A protective refund claim is used when the events establishing the right to the refund are not yet determined, i.e., the refund is contingent on future events, in this case, the Supreme Court decision. For the protective claim to be effective, you must: (1) put the Internal Revenue Service on written notice that you are asking for a refund; and 2) explain in writing the circumstances under which the refund would be due so that the IRS knows you are making a claim and what it is about. If, and when, a decision of the Supreme Court overturns all or part of the ACA, and the decision affects taxes paid for the 2016 tax year, the taxpayer “perfects” the protective claim by filing the actual refund claim on Form 1040X or 1041X, as appropriate.

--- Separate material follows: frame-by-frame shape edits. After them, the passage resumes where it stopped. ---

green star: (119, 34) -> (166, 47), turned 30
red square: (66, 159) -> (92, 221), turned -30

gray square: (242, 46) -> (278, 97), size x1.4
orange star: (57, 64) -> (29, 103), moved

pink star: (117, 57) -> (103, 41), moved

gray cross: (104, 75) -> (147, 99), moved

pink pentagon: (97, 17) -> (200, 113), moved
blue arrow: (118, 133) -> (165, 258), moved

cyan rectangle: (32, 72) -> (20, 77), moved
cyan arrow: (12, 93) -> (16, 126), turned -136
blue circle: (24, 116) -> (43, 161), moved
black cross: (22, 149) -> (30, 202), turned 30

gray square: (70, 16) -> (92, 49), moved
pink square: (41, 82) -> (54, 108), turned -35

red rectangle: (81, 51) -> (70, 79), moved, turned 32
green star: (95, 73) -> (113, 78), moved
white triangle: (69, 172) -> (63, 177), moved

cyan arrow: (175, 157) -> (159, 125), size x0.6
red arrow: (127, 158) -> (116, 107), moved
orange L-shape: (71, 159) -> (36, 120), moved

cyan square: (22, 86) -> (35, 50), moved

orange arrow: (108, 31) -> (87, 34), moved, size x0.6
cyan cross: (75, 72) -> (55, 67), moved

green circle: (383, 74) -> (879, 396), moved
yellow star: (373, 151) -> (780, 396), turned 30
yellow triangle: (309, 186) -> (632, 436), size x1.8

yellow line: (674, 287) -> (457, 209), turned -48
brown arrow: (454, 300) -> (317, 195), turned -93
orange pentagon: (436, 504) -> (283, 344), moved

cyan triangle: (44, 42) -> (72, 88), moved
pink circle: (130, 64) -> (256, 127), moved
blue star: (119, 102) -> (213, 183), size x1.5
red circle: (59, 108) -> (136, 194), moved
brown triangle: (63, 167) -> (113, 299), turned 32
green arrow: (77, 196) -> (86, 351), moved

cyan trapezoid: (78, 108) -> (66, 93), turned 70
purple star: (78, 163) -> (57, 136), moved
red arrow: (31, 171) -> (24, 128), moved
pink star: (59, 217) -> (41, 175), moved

Under the ACA, an additional Medicare tax of .9% on earned income of $200,000 for single individuals and $250,000 for married individuals filing jointly was due. If your income reached the relevant threshold, the additional Medicare tax should have been reported in your return on a Form 8959. In addition, the ACA imposed a 3.8% tax on net investment income for taxpayers earning these threshold amounts. This tax should have been reported in your return on a Form 8960.

Should the ACA be overturned in whole or in part, the Medicare tax and net investment income tax that was paid pursuant to the ACA may be refundable. This means that a taxpayer may wish to protect all years covered by the ACA for which the statute of limitations on refunds remains open. Filing a protective refund claim for the 2017 year before April 15 of next year (or the extended filing date) should also be considered prior to the refund expiration date and before the decision is rendered.